Aux lendemains du traumatisme indochinois, et dans un contexte de guerre froide qui, pour la France, vire au complexe obsidional du fait de la décolonisation, l’expérience de l’Algérie fut, pour une génération de conscrits, à la fois éprouvante et déterminante. Du premier conseil de révision jusqu’à la quille et les traumatismes (physiques, psychologiques) ramenés en métropole, cette expérience est ici présentée chronologiquement, à partir de témoignages mis en perspectives. Réédition augmentée d’un ouvrage publié en 2000, ce Soldats en Algérie se place donc au confluent de deux problématiques historiques, une histoire du conflit algérien mais également une histoire de l’institution militaire.
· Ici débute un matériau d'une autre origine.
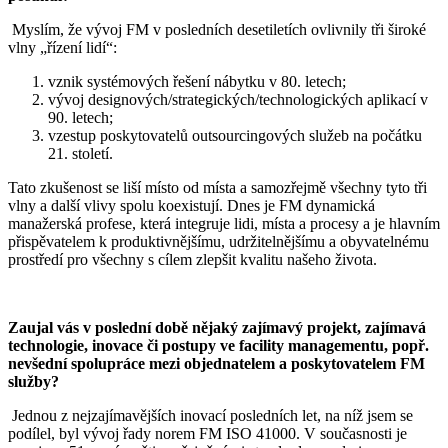
Myslím, že vývoj FM v posledních desetiletích ovlivnily tři široké
vlny „řízení lidí“:
vznik systémových řešení nábytku v 80. letech;
vývoj designových/strategických/technologických aplikací v
90. letech;
vzestup poskytovatelů outsourcingových služeb na počátku
21. století.
Tato zkušenost se liší místo od místa a samozřejmě všechny tyto tři
vlny a další vlivy spolu koexistují. Dnes je FM dynamická
manažerská profese, která integruje lidi, místa a procesy a je hlavním
přispěvatelem k produktivnějšímu, udržitelnějšímu a obyvatelnému
prostředí pro všechny s cílem zlepšit kvalitu našeho života.
Zaujal vás v poslední době nějaký zajímavý projekt, zajímavá
technologie, inovace či postupy ve facility managementu, popř.
nevšední spolupráce mezi objednatelem a poskytovatelem FM
služby?
Jednou z nejzajímavějších inovací posledních let, na níž jsem se
podílel, byl vývoj řady norem FM ISO 41000. V současnosti je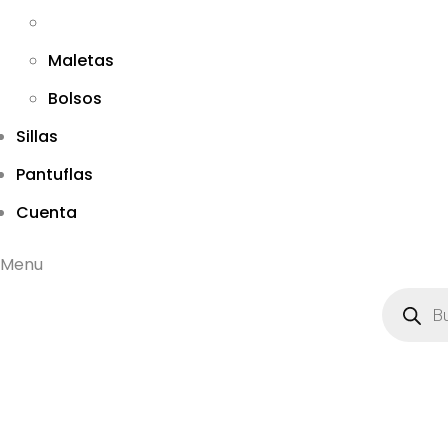
Maletas
Bolsos
Sillas
Pantuflas
Cuenta
Menu
B
ú
s
q
u
e
d
a
d
e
La méthode choisie est à la fois simple et efficace : suivre le conscrit dans toutes les étapes de son parcours, distribué par chapitres chronologiques. Conseil de révision d’abord, avec ses tests divers, ses tentatives d’échapper au service, puis les classes, la formation, l’appel (plus ou moins bien entendu, plus ou moins bien accepté), le paquetage, le départ (non sans regrets ni réactions de refus ou de colère), le voyage puis l’arrivée en Algérie : dans une atmosphère parfois tendue (manifestations pacifistes, intimidation des conscrits eux-mêmes, voire sabotage léger), la transformation du jeune civil en soldat n’est pas une affaire simple, même si la mécanique est rodée (et la République, dans le besoin, recrute à tout va).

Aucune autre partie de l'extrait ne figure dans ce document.